'In appearance this level does not look like an ordinary level but resembles a small amateur's cine camera. It is particularly suitable in building and engineering work for setting our [sic.] foundations, gradients, etc., and, although it can be used for running short lines of levels from point to point, it is not so suitable as an ordinary level for carrying forward long lines of levels. It has the advantage of being very simple and quick to use and it is very cheap considering the degree of accuracy obtainable with it. It has also the advantage of not requiring a skilled surveyor to manipulate it.'¹

This is how the instrument is introduced to us in the fifth edition of Clark's Plane and Geodetic Surveying that spends three whole pages on the instrument.²

The Cowley level was invented by Australian Keith Cowley in 1944.³ As can be seen in figure 1 and figure 2 the above description was rather accurate.
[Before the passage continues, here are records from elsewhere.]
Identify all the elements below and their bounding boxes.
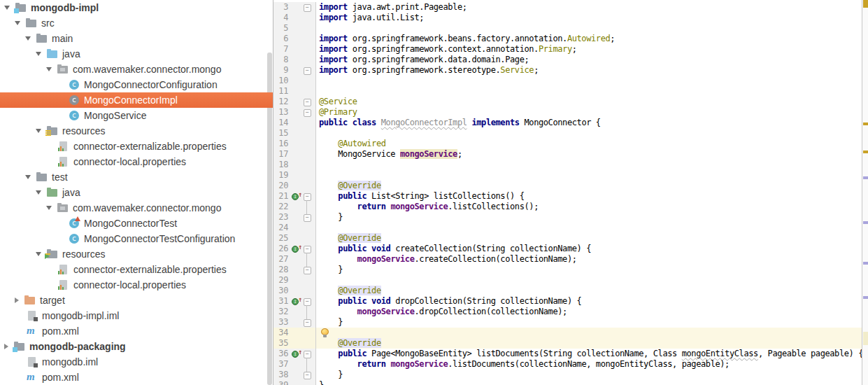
code-line-9[interactable]: 9−import org.springframework.stereotype.… [273,65,868,76]
fold-collapse-icon[interactable]: − [304,193,311,201]
tree-item-connector-externalizable-properties[interactable]: connector-externalizable.properties [0,139,273,154]
code-line-29[interactable]: 29 [273,275,868,286]
code-editor[interactable]: 3−import java.awt.print.Pageable;4import… [273,0,868,385]
code-line-8[interactable]: 8import org.springframework.data.domain.… [273,55,868,65]
code-line-28[interactable]: 28− } [273,265,868,275]
implements-method-gutter-icon[interactable]: I↑ [292,193,301,200]
tree-item-resources[interactable]: resources [0,123,273,139]
code-line-34[interactable]: 34 [273,328,868,338]
code-line-24[interactable]: 24 [273,223,868,233]
fold-collapse-icon[interactable]: − [304,246,311,253]
code-line-31[interactable]: 31I↑− public void dropCollection(String … [273,296,868,307]
tree-item-pom-xml[interactable]: mpom.xml [0,370,273,385]
stripe-mark-warning[interactable] [863,122,868,125]
chevron-expanded-icon[interactable] [36,252,41,256]
code-line-30[interactable]: 30 @Override [273,286,868,296]
tree-item-target[interactable]: target [0,293,273,308]
code-line-16[interactable]: 16 @Autowired [273,139,868,149]
implements-method-gutter-icon[interactable]: I↑ [292,246,301,253]
chevron-collapsed-icon[interactable] [15,298,19,303]
code-line-27[interactable]: 27 mongoService.createCollection(collect… [273,254,868,265]
tree-item-mongodb-iml[interactable]: mongodb.iml [0,354,273,370]
chevron-expanded-icon[interactable] [25,36,31,41]
tree-item-resources[interactable]: resources [0,246,273,262]
implements-method-gutter-icon[interactable]: I↑ [292,351,301,358]
code-line-13[interactable]: 13−@Primary [273,107,868,118]
code-line-37[interactable]: 37 return mongoService.listDocuments(col… [273,359,868,370]
code-line-33[interactable]: 33− } [273,317,868,328]
chevron-expanded-icon[interactable] [25,175,31,179]
code-line-11[interactable]: 11 [273,86,868,97]
stripe-mark-info[interactable] [863,176,868,179]
code-line-26[interactable]: 26I↑− public void createCollection(Strin… [273,244,868,254]
stripe-mark-info[interactable] [863,262,868,265]
tree-item-mongodb-impl-iml[interactable]: mongodb-impl.iml [0,308,273,323]
tree-item-test[interactable]: test [0,169,273,185]
stripe-mark-info[interactable] [863,296,868,299]
tree-item-mongoconnectortestconfiguration[interactable]: cMongoConnectorTestConfiguration [0,231,273,246]
fold-collapse-icon[interactable]: − [304,351,311,358]
chevron-collapsed-icon[interactable] [4,344,8,349]
code-line-5[interactable]: 5 [273,23,868,34]
code-line-3[interactable]: 3−import java.awt.print.Pageable; [273,2,868,13]
stripe-mark-info[interactable] [863,221,868,224]
fold-end-icon[interactable]: − [304,67,311,75]
chevron-expanded-icon[interactable] [46,67,52,71]
code-line-17[interactable]: 17 MongoService mongoService; [273,149,868,160]
code-line-22[interactable]: 22 return mongoService.listCollections()… [273,202,868,212]
code-line-32[interactable]: 32 mongoService.dropCollection(collectio… [273,307,868,317]
tree-item-main[interactable]: main [0,31,273,46]
code-line-36[interactable]: 36I↑− public Page<MongoBaseEntity> listD… [273,349,868,359]
tree-item-connector-local-properties[interactable]: connector-local.properties [0,277,273,293]
fold-collapse-icon[interactable]: − [304,298,311,306]
code-line-4[interactable]: 4import java.util.List; [273,13,868,23]
tree-item-connector-externalizable-properties[interactable]: connector-externalizable.properties [0,262,273,277]
stripe-mark-caret-line[interactable] [863,332,868,345]
code-line-10[interactable]: 10 [273,76,868,86]
stripe-mark-warning[interactable] [863,150,868,153]
code-line-21[interactable]: 21I↑− public List<String> listCollection… [273,191,868,202]
fold-collapse-icon[interactable]: − [304,4,311,12]
chevron-expanded-icon[interactable] [36,52,41,56]
code-line-6[interactable]: 6import org.springframework.beans.factor… [273,34,868,44]
fold-end-icon[interactable]: − [304,267,311,274]
code-line-19[interactable]: 19 [273,170,868,181]
tree-item-mongoconnectorconfiguration[interactable]: cMongoConnectorConfiguration [0,77,273,92]
code-line-35[interactable]: 35 @Override [273,338,868,349]
code-line-7[interactable]: 7import org.springframework.context.anno… [273,44,868,55]
tree-item-mongoconnectortest[interactable]: cMongoConnectorTest [0,216,273,231]
fold-end-icon[interactable]: − [304,109,311,117]
code-line-12[interactable]: 12−@Service [273,97,868,107]
chevron-expanded-icon[interactable] [15,21,20,25]
chevron-expanded-icon[interactable] [4,6,10,10]
fold-collapse-icon[interactable]: − [304,99,311,106]
chevron-expanded-icon[interactable] [46,206,52,210]
tree-item-connector-local-properties[interactable]: connector-local.properties [0,154,273,169]
code-line-15[interactable]: 15 [273,128,868,139]
tree-item-mongodb-impl[interactable]: mongodb-impl [0,0,273,15]
tree-item-java[interactable]: java [0,185,273,200]
code-line-39[interactable]: 39} [273,380,868,385]
tree-item-mongoconnectorimpl[interactable]: cMongoConnectorImpl [0,92,273,108]
code-line-38[interactable]: 38− } [273,370,868,380]
tree-item-com-wavemaker-connector-mongo[interactable]: com.wavemaker.connector.mongo [0,62,273,77]
tree-item-mongodb-packaging[interactable]: mongodb-packaging [0,339,273,354]
tree-item-mongoservice[interactable]: cMongoService [0,108,273,123]
tree-item-pom-xml[interactable]: mpom.xml [0,323,273,339]
tree-item-java[interactable]: java [0,46,273,62]
chevron-expanded-icon[interactable] [36,190,41,195]
code-line-20[interactable]: 20 @Override [273,181,868,191]
tree-item-com-wavemaker-connector-mongo[interactable]: com.wavemaker.connector.mongo [0,200,273,216]
code-line-25[interactable]: 25 @Override [273,233,868,244]
tree-item-src[interactable]: src [0,15,273,31]
stripe-mark-warning[interactable] [863,0,868,8]
implements-method-gutter-icon[interactable]: I↑ [292,298,301,305]
code-line-14[interactable]: 14public class MongoConnectorImpl implem… [273,118,868,128]
chevron-expanded-icon[interactable] [36,129,41,133]
intention-bulb-icon[interactable] [321,328,329,338]
code-line-18[interactable]: 18 [273,160,868,170]
fold-end-icon[interactable]: − [304,319,311,327]
code-line-23[interactable]: 23− } [273,212,868,223]
fold-end-icon[interactable]: − [304,214,311,222]
fold-end-icon[interactable]: − [304,372,311,379]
The instrument, tripod (see figure 5) and levelling staff (see figure 6) were all designed along very simple lines, reducing the number of parts in all these three components to a bare minimum. As above work credited Hilger & Watts for the drawings (see figure 16 and figure 17), it was most likely this firm that manufactured the instrument for Cowley.

The instrument is not even fixated to the tripod, but simply slides over a smooth pin to stay in place (see figure 12). On the rear of the instrument a warning was pasted not to carry the instrument around while mounted on the tripod for the evident risk of loosing it (see figure 2). The pin also releases the pendulum once the instrument was placed on the tripod.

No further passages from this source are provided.